Acasual reader who picked up Piero Sraffa’s Production of Commodities by Means of Commodities might be fascinated by the crystalline style in which it is written, but he would be puzzled to know why it is considered to be a contribution to economic theory of the first importance, or even to make out what question is being discussed. To attempt to give an account of the significance of the book in broad terms is to rush in where angels fear to tread, for Sraffa himself gives no indication of the conclusions to be drawn from it. The sub-title is A Prelude to a Critique of Economic Theory, and the critique is still to come. Meanwhile, however, socialist readers may have an impression that Sraffa’s argument supports their political convictions. It might be helpful to try to show what bearing the one has upon the other.

The question of the determination of the relative prices of commodities in conditions of perfect competition is one of the most technical and formalistic departments of economics, yet it has always been impregnated with ideological passion because of its association with the theory of value—the contention that value is created by labour alone, hotly opposed by the contention that capital also deserves part of the credit.

To Adam Smith it appeared obvious that in ‘that original state of affairs’ when the worker had ‘neither master nor landlord to share with him’ commodities exchanged at prices which corresponded to the relative amounts of labour time required to produce them.

Ricardo set out to find the laws which regulate the distribution of the produce of the earth between ‘the proprietor of the land, the owner of the stock or capital necessary for its cultivation, and the labourers by whose industry it is cultivated’. (He was particularly concerned to show that landlord’s rent is an incubus on society, but that aspect of the problem does not concern us here.) In order to discuss the distribution of the product of industry, Ricardo had first to find a unit in which to measure it. Labour-time was the obvious unit to take, but then he came up against a puzzle. In competitive conditions, the rate of profit on capital must be the same in all lines of production. Different products require different proportions of capital to labour, for technical reasons; thus there must be different shares of profit, for different products, in net output (that is, in value added—gross proceeds minus the replacement cost of raw materials and depreciation of equipment). A difference in the rate of profit then entails a different pattern of relative prices—those products with a high capital/labour ratio falling in price when the overall rate of profit falls and those with a low ratio rising. Thus it appears that a change in distribution changes that which is to be distributed. Ricardo was struggling with this puzzle to his dying day.

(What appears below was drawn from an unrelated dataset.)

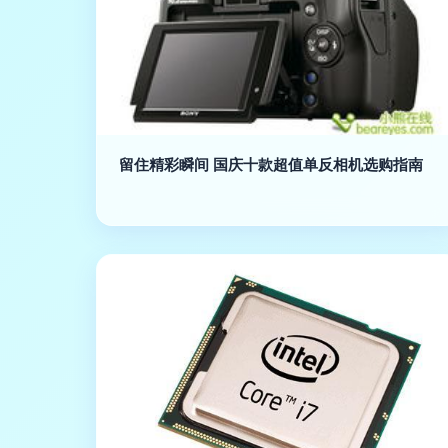
留住精彩瞬间 国庆十款超值单反相机选购指南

Marx took over the notion that the prices of products are proportional to the labour-time required to produce them and read into it a new and striking interpretation—all products exchange at their values and this is true also of labour-power itself—for labour-power is ‘produced’ by the labour-time required to provide the subsistence of the worker. Since output exceeds the wage, labour produces more value than it receives. Thus the theory of exploitation was derived from the theory of value.

The orthodox economists revered Ricardo, but this interpretation of his analysis went very much against their grain. They were at pains to argue that Ricardo’s puzzle about the unit of measurement implied that he really meant to allow that capital, as well as labour, creates value. But they had a much better way of evading Marx; instead of changing the answer to the problem of relative prices, they changed the question. In the 1870’s a new wave flowed over economics—the theory of supply and demand. This kind of analysis can be applied (when treated with due caution) to the prices of the products derived from resources that are given by nature—primary commodities, for instance. This very example shows that, in a changing world, the operation of supply and demand in free markets is very far from producing harmonious results. The argument therefore had to be confined to a stationary state, in which both resources and tastes are given once and for all. Then a pattern of prices exists at which the amount of each commodity that sellers are willing to sell equals the amount that buyers are willing to buy. The orthodox economists to this very day are still elaborating this scheme of analysis with fresh refinements.

Meanwhile the Marxians were having troubles of their own. Marx had dealt with the problem of an equal rate of profit in the prices of products with different capital/labour ratios by saying that the rate of exploitation (that is, the ratio of net profit to wages) together with the value of net output per head, determines the total net profit in the economy as a whole, while competition sees to it that this total is shared out amongst the capitalists in proportion to their respective amounts of capital. But how exactly are the prices of products related to the rate of exploitation? The rate of exploitation refers to the distribution of net income between wages and profits, but prices include an allowance for the replacement of raw materials and the use of equipment, whose prices in turn contain an element of profit. This is the famous question of ‘the transformation of values into prices’. It is obvious enough that it is not a problem about reality but a puzzle in analysis, which appears to be a problem only because ideology has got mixed up with algebra; it is a puzzle, however, that up till now was never satisfactorily solved.